JUPITER = Simplification
 
  • principle: transformation of the dual into the unique
  • neurological formula: a raise in the average level of excitability
  • existential formula: practical efficacy
  • associated actions: spreading forth, observing, schematizing, normalizing, codifying, legislating, popularizing.
Jupiter

"Things do not pass for what they are, but rather for what they seem to be; rare are those who regard the interior of things, and many are those who satisfy themselves with appearances. It is not enough to be right with a face that is wrong." (Baltasar Gracián)

      The real presents itself in a mediated form: the object makes its sign and the word calls forth the act.
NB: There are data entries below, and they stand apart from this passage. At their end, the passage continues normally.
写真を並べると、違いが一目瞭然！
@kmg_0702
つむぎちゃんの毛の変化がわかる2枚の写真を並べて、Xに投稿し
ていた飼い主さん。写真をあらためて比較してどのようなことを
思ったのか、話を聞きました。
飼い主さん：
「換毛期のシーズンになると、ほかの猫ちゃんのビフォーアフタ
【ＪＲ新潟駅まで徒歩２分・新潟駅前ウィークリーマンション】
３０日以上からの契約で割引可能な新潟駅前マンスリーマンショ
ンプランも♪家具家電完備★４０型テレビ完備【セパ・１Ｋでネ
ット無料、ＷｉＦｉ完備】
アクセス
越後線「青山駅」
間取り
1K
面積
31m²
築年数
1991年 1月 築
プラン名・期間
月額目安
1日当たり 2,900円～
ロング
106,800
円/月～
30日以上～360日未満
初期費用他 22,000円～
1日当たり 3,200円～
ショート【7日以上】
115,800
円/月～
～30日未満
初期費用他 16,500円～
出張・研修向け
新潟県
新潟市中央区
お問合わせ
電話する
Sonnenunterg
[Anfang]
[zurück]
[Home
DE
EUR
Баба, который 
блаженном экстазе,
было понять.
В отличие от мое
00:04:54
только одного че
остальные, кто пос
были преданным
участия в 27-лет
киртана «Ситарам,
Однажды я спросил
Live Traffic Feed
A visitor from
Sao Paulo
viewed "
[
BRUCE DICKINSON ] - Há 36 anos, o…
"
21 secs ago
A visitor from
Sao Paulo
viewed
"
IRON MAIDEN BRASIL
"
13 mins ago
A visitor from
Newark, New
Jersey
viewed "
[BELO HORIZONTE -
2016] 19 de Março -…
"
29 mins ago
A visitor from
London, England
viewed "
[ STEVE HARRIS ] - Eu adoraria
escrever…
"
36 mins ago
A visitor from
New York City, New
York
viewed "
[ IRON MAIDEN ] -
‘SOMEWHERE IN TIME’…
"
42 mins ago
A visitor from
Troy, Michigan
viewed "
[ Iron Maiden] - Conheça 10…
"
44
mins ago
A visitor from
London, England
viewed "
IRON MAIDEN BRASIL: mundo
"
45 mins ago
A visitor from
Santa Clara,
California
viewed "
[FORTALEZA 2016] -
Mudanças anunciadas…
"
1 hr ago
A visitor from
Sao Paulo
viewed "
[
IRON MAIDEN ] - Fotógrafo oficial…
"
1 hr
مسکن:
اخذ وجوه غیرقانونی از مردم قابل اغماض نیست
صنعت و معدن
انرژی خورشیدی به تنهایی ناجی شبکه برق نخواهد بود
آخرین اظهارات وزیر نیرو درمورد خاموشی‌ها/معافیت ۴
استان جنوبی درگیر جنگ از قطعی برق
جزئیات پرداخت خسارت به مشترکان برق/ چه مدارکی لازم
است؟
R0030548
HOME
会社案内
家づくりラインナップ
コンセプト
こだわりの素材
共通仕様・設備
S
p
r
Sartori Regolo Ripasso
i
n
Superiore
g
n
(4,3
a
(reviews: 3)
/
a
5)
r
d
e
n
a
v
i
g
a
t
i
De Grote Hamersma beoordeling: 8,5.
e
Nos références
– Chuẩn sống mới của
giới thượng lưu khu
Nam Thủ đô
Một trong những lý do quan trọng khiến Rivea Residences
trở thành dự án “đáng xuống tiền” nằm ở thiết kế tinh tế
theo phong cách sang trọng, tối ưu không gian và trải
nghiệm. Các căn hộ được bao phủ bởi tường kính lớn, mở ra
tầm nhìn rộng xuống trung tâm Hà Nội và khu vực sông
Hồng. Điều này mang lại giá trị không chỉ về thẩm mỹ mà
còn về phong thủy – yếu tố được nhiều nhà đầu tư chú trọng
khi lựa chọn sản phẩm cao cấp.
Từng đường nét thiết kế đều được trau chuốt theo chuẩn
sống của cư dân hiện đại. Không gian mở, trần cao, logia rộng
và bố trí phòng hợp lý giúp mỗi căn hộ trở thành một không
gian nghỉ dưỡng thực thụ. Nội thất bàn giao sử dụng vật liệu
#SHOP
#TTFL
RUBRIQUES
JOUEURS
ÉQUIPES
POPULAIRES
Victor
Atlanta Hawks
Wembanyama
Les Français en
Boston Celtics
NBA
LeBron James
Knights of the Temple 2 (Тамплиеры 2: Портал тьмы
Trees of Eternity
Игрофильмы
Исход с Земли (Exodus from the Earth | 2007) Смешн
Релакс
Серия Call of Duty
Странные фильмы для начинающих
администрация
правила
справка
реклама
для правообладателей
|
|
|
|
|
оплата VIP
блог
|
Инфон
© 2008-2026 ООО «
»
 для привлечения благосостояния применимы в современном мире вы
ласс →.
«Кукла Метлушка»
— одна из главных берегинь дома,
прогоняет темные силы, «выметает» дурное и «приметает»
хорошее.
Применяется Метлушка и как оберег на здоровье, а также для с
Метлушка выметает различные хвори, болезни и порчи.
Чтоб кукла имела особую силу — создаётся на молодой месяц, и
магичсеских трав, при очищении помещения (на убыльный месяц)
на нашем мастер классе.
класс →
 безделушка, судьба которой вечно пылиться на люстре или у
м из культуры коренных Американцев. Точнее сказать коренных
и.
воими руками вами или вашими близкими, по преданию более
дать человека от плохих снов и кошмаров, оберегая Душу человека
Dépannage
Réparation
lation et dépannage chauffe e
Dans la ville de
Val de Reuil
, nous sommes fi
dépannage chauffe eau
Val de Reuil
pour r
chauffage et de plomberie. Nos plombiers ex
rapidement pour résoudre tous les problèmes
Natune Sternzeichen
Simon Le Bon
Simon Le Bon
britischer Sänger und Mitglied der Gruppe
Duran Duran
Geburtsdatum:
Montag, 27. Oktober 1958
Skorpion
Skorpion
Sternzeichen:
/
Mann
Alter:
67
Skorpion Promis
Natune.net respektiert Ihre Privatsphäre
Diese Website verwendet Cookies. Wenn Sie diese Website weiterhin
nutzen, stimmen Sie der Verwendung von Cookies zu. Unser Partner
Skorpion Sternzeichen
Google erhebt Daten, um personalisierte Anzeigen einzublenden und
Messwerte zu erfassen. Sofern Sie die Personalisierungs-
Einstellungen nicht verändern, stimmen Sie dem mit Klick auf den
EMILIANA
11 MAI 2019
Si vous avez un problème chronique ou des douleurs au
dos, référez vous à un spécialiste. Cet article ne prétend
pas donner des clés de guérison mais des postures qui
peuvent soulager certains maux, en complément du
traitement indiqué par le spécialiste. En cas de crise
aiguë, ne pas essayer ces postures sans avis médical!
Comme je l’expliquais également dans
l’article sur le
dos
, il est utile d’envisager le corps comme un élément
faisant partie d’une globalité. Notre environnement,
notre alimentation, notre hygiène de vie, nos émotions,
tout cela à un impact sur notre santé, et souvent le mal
The verbal efficacity and performance show themselves in disuasion and in the capacity to formulate laws and to codify the concrete. Existence demands an effective clarification: phenomena are schematized, events are analyzed, situations are reduced to their structural outlines. Significant choices give direction to an activity that inscribes itself on the rules of the social game one seeks to master. Experience orients itself toward diversified objectives that nonetheless converge, that favor and accumulate the power of action and the enjoyment of the things of this world. The Jovian presents itself as the guarantor of relations between human beings, of their proper functioning, such as in the necessary moral authority without which the road leads to mistrust, jealousy and suspicion that divide and break down the social fabric.
 

MOON = Absolute inhibition

"SUMMERTIME" MOON (image: full moon) = Indifferentiation
 
  • principle: permanence of the unique in the emergence of the dual
  • neurological formula: implication of the average and maintenance of the strong level of excitation
  • existential formula: informal gestation
  • associated actions: limiting, enfolding, confusing, bringing together, cohabiting, attending.
Lune (Indifferentiation)

"Why not raise ourselves, quite simply, to those heights? (...) That man will be the master of himself and his existence will be happy who can say each day: 'I have lived'. " (Horace, Odes)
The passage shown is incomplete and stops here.